CHICAGO — The Government Finance Officers Association’s debt committee on Saturday updated its 14-year-old best-practices document on issuing taxable municipal debt.
“We’re seeing more taxable debt issuance, not only with Build America Bonds but with other types of taxable debt,” said Eric Johansen, chairman of the committee and former treasurer of Portland, Ore. “We needed to take it down, dust it off and make sure it was reflective of the market.”
The best-practices document, which must still be approved by the GFOA board, outlines what state and local governments should consider when deciding whether to issue taxable or tax-exempt bonds. It was last updated in 1998.
In 2009 the American Recovery and Reinvestment Act created the now-expired taxable BAB program and authorized other taxable municipal bonds such as qualified school construction bonds. Under those programs, issuers that sold taxable, direct-pay debt received subsidies equal to a percentage of their interest costs from the Treasury Department.
The paper now explains how issuers may choose to use a hybrid financing structure, one that includes tax-exempt and taxable debt in order to satisfy Internal Revenue Service rules regarding sizing, cost of issuance and private-use restrictions.
“An 'interim’ taxable issue may also make sense when there is uncertainty regarding a project’s ability to comply with IRS requirements,” the revised document says.
The paper addresses what factors issuers should evaluate when deciding whether to issue taxable debt, which, while it typically has a higher interest cost, is not subject to the arbitrage rebate restrictions that apply to tax-exempt bonds. Issuers typically choose taxable debt to obtain operating flexibility and avoid IRS restrictions regarding what types of projects can be financed with tax-exempt bonds, the document says.
Taxable bonds also do not restrict an issuer’s ability to enter into operating and profit-sharing agreements with private entities. As a result, taxable bonds are often issued in conjunction with public-private partnerships such as concert venues and mixed-use facilities that are financed by municipalities and private parties.
The updated document clarifies that there may be state law requirements in addition to federal law requirements regarding taxable debt and what can be issued.
“Issuers should be aware of the existence of state laws restricting the lending of issuer’s credit to private entities,” the best practices document says.
The GFOA debt committee also discussed a draft outline for a new best-practices document addressing direct costs and the fees charged in a publicly offered financing that are not included in the underwriter’s discount.
The direct administrative costs listed include a day loan fee, a pricing platform fee and a forthcoming Governmental Accounting Standards Board fee. Issuers worry underwriters might pass on to state and local governments the fees they are assessed to help finance GASB operations.
Previously, GASB relied on voluntary contributions from state and local governments, as well as revenues from the sale of publications, but has faced repeated budget shortfalls.

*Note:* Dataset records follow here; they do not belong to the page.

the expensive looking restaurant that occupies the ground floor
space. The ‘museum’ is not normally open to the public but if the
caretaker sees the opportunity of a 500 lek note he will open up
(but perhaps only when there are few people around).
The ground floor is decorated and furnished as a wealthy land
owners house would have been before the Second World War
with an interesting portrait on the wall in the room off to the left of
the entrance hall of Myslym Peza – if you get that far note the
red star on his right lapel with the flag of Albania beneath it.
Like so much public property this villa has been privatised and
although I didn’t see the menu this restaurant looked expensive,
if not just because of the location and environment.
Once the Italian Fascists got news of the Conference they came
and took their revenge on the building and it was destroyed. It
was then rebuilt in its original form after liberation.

GFOA has spoken out against the fees.
Johansen expects the debt committee will complete the best practices, which are targeted at all issuers but will be particularly beneficial to small issuers, by January of next year.

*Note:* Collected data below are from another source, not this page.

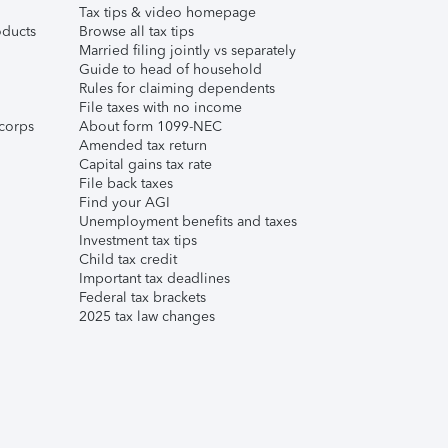
Tax tips & video homepage
ducts
Browse all tax tips
Married filing jointly vs separately
Guide to head of household
Rules for claiming dependents
File taxes with no income
corps
About form 1099-NEC
Amended tax return
Capital gains tax rate
File back taxes
Find your AGI
Unemployment benefits and taxes
Investment tax tips
Child tax credit
Important tax deadlines
Federal tax brackets
2025 tax law changes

“We thought it would be helpful for the membership to have a comprehensive list of the kinds of expenses they can expect to incur as part of the process,” he said. “We thought this is a pretty complicated process for many folks. If you are only doing it every five to 10 years and have no idea what to expect or what to budget for, having some place to go that laid out all of those types of expenses you’re likely to get means there should be fewer surprises.”
Typically the costs and fees depend on the size of the bond issue. He estimates that for a $20 million bond sale, fees incurred to the issuer could range between $40,000 and $80,000.
The draft also discusses the basis on which some fees are calculated. Some financial advisers, for example, may charge hourly fees while other others may charge a flat fee.
Separately, Chris Mier, chief strategist with Loop Capital Markets LLC, presented a market update to the debt committee and forecasted that full-year municipal bond volume for this year will total around $350 billion due to low interest rates, which have spurred refundings and new-money issues.
“Borrowing is cheap,” he told the committee. “Issuers have all this refunding to do. It’s so important right now with all of the budgetary problems.”